What is required:
A verbatim copy of all the data is required, minus any images.

Records for the exercise:
- Opening Delimiter -

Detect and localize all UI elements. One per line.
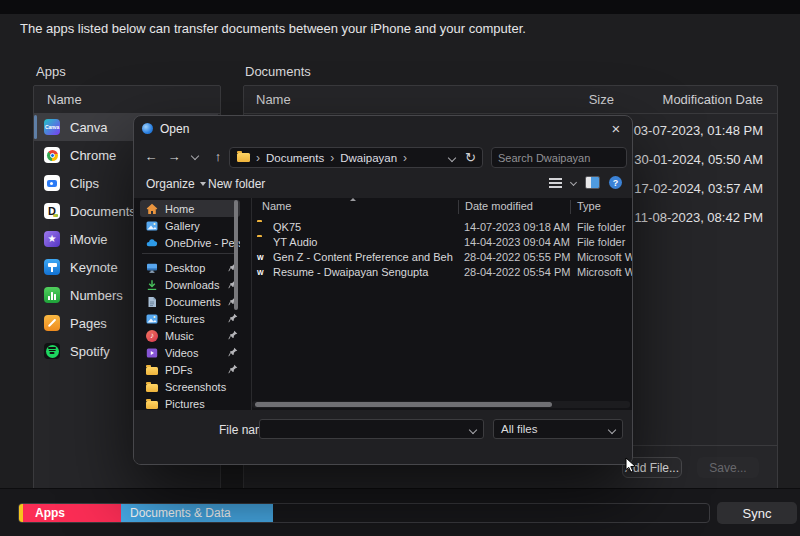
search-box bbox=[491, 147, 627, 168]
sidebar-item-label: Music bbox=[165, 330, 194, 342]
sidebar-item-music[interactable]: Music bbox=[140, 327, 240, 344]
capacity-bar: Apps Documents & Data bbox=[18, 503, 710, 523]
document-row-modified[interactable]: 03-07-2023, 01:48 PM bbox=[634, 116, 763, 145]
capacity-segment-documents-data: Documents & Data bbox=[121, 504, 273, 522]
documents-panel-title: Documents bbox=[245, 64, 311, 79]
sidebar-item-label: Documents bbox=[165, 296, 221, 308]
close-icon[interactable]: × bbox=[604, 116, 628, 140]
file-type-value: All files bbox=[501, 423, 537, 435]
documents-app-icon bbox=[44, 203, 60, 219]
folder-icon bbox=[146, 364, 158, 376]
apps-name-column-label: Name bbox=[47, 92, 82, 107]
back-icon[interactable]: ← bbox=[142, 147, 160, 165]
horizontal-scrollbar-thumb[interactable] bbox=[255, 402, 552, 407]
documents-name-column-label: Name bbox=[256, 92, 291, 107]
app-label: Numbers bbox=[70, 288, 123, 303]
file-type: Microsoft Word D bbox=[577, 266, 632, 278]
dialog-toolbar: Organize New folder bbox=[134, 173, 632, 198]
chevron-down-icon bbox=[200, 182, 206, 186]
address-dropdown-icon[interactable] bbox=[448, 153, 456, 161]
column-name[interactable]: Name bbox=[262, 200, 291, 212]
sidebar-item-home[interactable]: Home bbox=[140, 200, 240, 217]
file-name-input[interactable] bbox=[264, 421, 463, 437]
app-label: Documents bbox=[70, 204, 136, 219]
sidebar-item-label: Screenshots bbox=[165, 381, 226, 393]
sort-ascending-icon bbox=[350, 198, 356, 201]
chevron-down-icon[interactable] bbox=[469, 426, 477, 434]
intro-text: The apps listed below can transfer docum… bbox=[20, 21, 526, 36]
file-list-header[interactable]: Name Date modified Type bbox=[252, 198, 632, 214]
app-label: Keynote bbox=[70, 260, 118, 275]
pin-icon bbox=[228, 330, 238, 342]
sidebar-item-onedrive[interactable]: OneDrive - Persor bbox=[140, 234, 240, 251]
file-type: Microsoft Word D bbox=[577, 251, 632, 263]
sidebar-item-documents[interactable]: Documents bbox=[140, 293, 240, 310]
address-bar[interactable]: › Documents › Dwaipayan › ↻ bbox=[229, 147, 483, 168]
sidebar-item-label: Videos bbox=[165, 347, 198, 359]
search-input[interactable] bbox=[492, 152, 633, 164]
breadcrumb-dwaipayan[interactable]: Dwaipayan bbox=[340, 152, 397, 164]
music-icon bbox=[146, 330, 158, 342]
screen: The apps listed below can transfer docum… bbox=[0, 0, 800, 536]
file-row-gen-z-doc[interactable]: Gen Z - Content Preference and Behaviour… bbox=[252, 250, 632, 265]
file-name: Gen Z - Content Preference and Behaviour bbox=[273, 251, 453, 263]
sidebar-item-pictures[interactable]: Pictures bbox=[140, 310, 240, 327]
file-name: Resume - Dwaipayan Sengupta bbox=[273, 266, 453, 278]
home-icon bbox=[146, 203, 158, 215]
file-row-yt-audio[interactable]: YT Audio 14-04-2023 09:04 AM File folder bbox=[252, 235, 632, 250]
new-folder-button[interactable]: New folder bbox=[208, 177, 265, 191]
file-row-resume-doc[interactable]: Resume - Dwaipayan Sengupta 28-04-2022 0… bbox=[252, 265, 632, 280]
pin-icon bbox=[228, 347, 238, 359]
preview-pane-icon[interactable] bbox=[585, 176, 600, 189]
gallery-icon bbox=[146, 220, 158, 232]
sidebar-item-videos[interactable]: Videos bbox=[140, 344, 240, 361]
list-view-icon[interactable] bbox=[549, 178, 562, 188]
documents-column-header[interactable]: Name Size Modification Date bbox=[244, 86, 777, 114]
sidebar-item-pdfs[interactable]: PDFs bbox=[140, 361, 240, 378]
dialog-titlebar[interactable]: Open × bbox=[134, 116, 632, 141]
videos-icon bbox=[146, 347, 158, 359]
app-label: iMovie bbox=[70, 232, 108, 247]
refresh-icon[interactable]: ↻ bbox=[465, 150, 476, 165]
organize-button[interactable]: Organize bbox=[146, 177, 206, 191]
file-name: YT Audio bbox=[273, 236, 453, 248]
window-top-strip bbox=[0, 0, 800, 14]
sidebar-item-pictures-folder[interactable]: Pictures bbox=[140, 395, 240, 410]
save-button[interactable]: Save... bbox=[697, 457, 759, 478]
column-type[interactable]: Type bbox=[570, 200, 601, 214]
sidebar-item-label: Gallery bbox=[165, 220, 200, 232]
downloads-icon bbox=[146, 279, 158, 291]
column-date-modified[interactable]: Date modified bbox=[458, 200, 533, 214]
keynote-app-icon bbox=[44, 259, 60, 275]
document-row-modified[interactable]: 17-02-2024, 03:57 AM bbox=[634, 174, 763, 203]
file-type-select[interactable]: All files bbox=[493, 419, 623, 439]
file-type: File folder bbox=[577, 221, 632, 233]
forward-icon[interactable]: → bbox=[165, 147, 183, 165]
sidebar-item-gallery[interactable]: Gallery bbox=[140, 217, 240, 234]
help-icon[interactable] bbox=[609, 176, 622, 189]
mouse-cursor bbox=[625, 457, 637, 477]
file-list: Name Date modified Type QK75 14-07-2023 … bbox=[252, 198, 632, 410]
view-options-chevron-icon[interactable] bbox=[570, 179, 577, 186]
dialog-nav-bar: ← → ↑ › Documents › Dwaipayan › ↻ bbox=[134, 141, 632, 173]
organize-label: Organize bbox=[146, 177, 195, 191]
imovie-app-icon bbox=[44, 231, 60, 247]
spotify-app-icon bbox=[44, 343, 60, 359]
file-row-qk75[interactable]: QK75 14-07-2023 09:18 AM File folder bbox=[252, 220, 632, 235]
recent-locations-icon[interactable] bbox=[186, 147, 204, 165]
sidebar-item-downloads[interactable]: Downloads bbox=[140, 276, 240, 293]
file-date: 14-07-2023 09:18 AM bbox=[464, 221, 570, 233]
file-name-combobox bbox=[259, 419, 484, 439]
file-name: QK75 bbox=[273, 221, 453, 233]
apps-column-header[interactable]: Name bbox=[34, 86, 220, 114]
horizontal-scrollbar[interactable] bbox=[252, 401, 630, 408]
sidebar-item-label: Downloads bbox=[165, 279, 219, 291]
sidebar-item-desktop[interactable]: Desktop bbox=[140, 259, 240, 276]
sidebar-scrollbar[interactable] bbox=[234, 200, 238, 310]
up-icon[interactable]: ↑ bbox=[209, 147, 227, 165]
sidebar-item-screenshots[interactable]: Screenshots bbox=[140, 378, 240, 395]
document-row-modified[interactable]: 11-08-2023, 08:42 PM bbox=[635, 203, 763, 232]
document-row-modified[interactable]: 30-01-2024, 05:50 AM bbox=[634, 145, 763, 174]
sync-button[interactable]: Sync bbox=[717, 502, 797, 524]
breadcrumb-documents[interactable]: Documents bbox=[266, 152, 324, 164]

- Closing Delimiter -

Solution to this task:
Detect and localize all UI elements. One per line.
search-box bbox=[491, 147, 627, 168]
sidebar-item-label: Music bbox=[165, 330, 194, 342]
sidebar-item-music[interactable]: Music bbox=[140, 327, 240, 344]
capacity-bar: Apps Documents & Data bbox=[18, 503, 710, 523]
document-row-modified[interactable]: 03-07-2023, 01:48 PM bbox=[634, 116, 763, 145]
capacity-segment-documents-data: Documents & Data bbox=[121, 504, 273, 522]
documents-panel-title: Documents bbox=[245, 64, 311, 79]
sidebar-item-label: Documents bbox=[165, 296, 221, 308]
close-icon[interactable]: × bbox=[604, 116, 628, 140]
file-type-value: All files bbox=[501, 423, 537, 435]
documents-app-icon bbox=[44, 203, 60, 219]
folder-icon bbox=[146, 364, 158, 376]
apps-name-column-label: Name bbox=[47, 92, 82, 107]
back-icon[interactable]: ← bbox=[142, 147, 160, 165]
horizontal-scrollbar-thumb[interactable] bbox=[255, 402, 552, 407]
documents-name-column-label: Name bbox=[256, 92, 291, 107]
app-label: Numbers bbox=[70, 288, 123, 303]
file-type: Microsoft Word D bbox=[577, 266, 632, 278]
dialog-toolbar: Organize New folder bbox=[134, 173, 632, 198]
chevron-down-icon bbox=[200, 182, 206, 186]
address-dropdown-icon[interactable] bbox=[448, 153, 456, 161]
column-name[interactable]: Name bbox=[262, 200, 291, 212]
sidebar-item-home[interactable]: Home bbox=[140, 200, 240, 217]
file-name-input[interactable] bbox=[264, 421, 463, 437]
app-label: Documents bbox=[70, 204, 136, 219]
sidebar-item-label: Screenshots bbox=[165, 381, 226, 393]
sort-ascending-icon bbox=[350, 198, 356, 201]
chevron-down-icon[interactable] bbox=[469, 426, 477, 434]
intro-text: The apps listed below can transfer docum… bbox=[20, 21, 526, 36]
file-list-header[interactable]: Name Date modified Type bbox=[252, 198, 632, 214]
app-label: Keynote bbox=[70, 260, 118, 275]
pin-icon bbox=[228, 330, 238, 342]
sidebar-item-onedrive[interactable]: OneDrive - Persor bbox=[140, 234, 240, 251]
file-type: Microsoft Word D bbox=[577, 251, 632, 263]
sidebar-item-documents[interactable]: Documents bbox=[140, 293, 240, 310]
address-bar[interactable]: › Documents › Dwaipayan › ↻ bbox=[229, 147, 483, 168]
sidebar-item-label: Videos bbox=[165, 347, 198, 359]
search-input[interactable] bbox=[492, 152, 633, 164]
breadcrumb-dwaipayan[interactable]: Dwaipayan bbox=[340, 152, 397, 164]
music-icon bbox=[146, 330, 158, 342]
screen: The apps listed below can transfer docum… bbox=[0, 0, 800, 536]
file-row-gen-z-doc[interactable]: Gen Z - Content Preference and Behaviour… bbox=[252, 250, 632, 265]
file-name: Gen Z - Content Preference and Behaviour bbox=[273, 251, 453, 263]
sidebar-item-pictures[interactable]: Pictures bbox=[140, 310, 240, 327]
file-name: Resume - Dwaipayan Sengupta bbox=[273, 266, 453, 278]
home-icon bbox=[146, 203, 158, 215]
file-row-yt-audio[interactable]: YT Audio 14-04-2023 09:04 AM File folder bbox=[252, 235, 632, 250]
new-folder-button[interactable]: New folder bbox=[208, 177, 265, 191]
file-row-resume-doc[interactable]: Resume - Dwaipayan Sengupta 28-04-2022 0… bbox=[252, 265, 632, 280]
pin-icon bbox=[228, 347, 238, 359]
preview-pane-icon[interactable] bbox=[585, 176, 600, 189]
gallery-icon bbox=[146, 220, 158, 232]
sidebar-item-videos[interactable]: Videos bbox=[140, 344, 240, 361]
list-view-icon[interactable] bbox=[549, 178, 562, 188]
documents-column-header[interactable]: Name Size Modification Date bbox=[244, 86, 777, 114]
sidebar-item-pdfs[interactable]: PDFs bbox=[140, 361, 240, 378]
dialog-titlebar[interactable]: Open × bbox=[134, 116, 632, 141]
videos-icon bbox=[146, 347, 158, 359]
app-label: iMovie bbox=[70, 232, 108, 247]
refresh-icon[interactable]: ↻ bbox=[465, 150, 476, 165]
organize-button[interactable]: Organize bbox=[146, 177, 206, 191]
file-name: YT Audio bbox=[273, 236, 453, 248]
window-top-strip bbox=[0, 0, 800, 14]
sidebar-item-pictures-folder[interactable]: Pictures bbox=[140, 395, 240, 410]
save-button[interactable]: Save... bbox=[697, 457, 759, 478]
column-type[interactable]: Type bbox=[570, 200, 601, 214]
sidebar-item-label: Gallery bbox=[165, 220, 200, 232]
downloads-icon bbox=[146, 279, 158, 291]
column-date-modified[interactable]: Date modified bbox=[458, 200, 533, 214]
keynote-app-icon bbox=[44, 259, 60, 275]
document-row-modified[interactable]: 17-02-2024, 03:57 AM bbox=[634, 174, 763, 203]
file-type-select[interactable]: All files bbox=[493, 419, 623, 439]
file-type: File folder bbox=[577, 221, 632, 233]
forward-icon[interactable]: → bbox=[165, 147, 183, 165]
sidebar-item-gallery[interactable]: Gallery bbox=[140, 217, 240, 234]
help-icon[interactable] bbox=[609, 176, 622, 189]
mouse-cursor bbox=[625, 457, 637, 477]
file-list: Name Date modified Type QK75 14-07-2023 … bbox=[252, 198, 632, 410]
view-options-chevron-icon[interactable] bbox=[570, 179, 577, 186]
dialog-nav-bar: ← → ↑ › Documents › Dwaipayan › ↻ bbox=[134, 141, 632, 173]
organize-label: Organize bbox=[146, 177, 195, 191]
imovie-app-icon bbox=[44, 231, 60, 247]
spotify-app-icon bbox=[44, 343, 60, 359]
file-row-qk75[interactable]: QK75 14-07-2023 09:18 AM File folder bbox=[252, 220, 632, 235]
recent-locations-icon[interactable] bbox=[186, 147, 204, 165]
sidebar-item-downloads[interactable]: Downloads bbox=[140, 276, 240, 293]
file-date: 14-07-2023 09:18 AM bbox=[464, 221, 570, 233]
file-name-combobox bbox=[259, 419, 484, 439]
file-name: QK75 bbox=[273, 221, 453, 233]
apps-column-header[interactable]: Name bbox=[34, 86, 220, 114]
horizontal-scrollbar[interactable] bbox=[252, 401, 630, 408]
sidebar-item-label: Downloads bbox=[165, 279, 219, 291]
sidebar-item-desktop[interactable]: Desktop bbox=[140, 259, 240, 276]
sidebar-scrollbar[interactable] bbox=[234, 200, 238, 310]
up-icon[interactable]: ↑ bbox=[209, 147, 227, 165]
sidebar-item-screenshots[interactable]: Screenshots bbox=[140, 378, 240, 395]
document-row-modified[interactable]: 11-08-2023, 08:42 PM bbox=[635, 203, 763, 232]
document-row-modified[interactable]: 30-01-2024, 05:50 AM bbox=[634, 145, 763, 174]
sync-button[interactable]: Sync bbox=[717, 502, 797, 524]
breadcrumb-documents[interactable]: Documents bbox=[266, 152, 324, 164]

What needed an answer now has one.